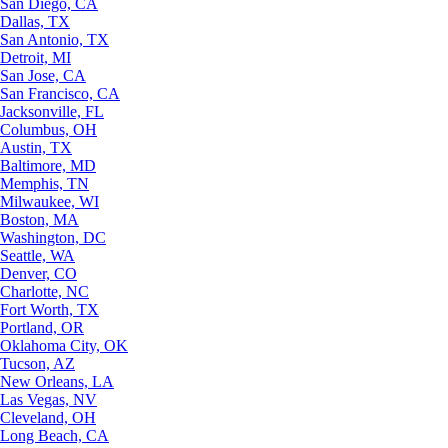
San Diego, CA
Dallas, TX
San Antonio, TX
Detroit, MI
San Jose, CA
San Francisco, CA
Jacksonville, FL
Columbus, OH
Austin, TX
Baltimore, MD
Memphis, TN
Milwaukee, WI
Boston, MA
Washington, DC
Seattle, WA
Denver, CO
Charlotte, NC
Fort Worth, TX
Portland, OR
Oklahoma City, OK
Tucson, AZ
New Orleans, LA
Las Vegas, NV
Cleveland, OH
Long Beach, CA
⁂
• [EXERCISE DETAILS]: A faithful, word-for-word copy of the data is needed; the pictures should not appear in it.

• [ANSWER SECTION]:
San Diego, CA
Dallas, TX
San Antonio, TX
Detroit, MI
San Jose, CA
San Francisco, CA
Jacksonville, FL
Columbus, OH
Austin, TX
Baltimore, MD
Memphis, TN
Milwaukee, WI
Boston, MA
Washington, DC
Seattle, WA
Denver, CO
Charlotte, NC
Fort Worth, TX
Portland, OR
Oklahoma City, OK
Tucson, AZ
New Orleans, LA
Las Vegas, NV
Cleveland, OH
Long Beach, CA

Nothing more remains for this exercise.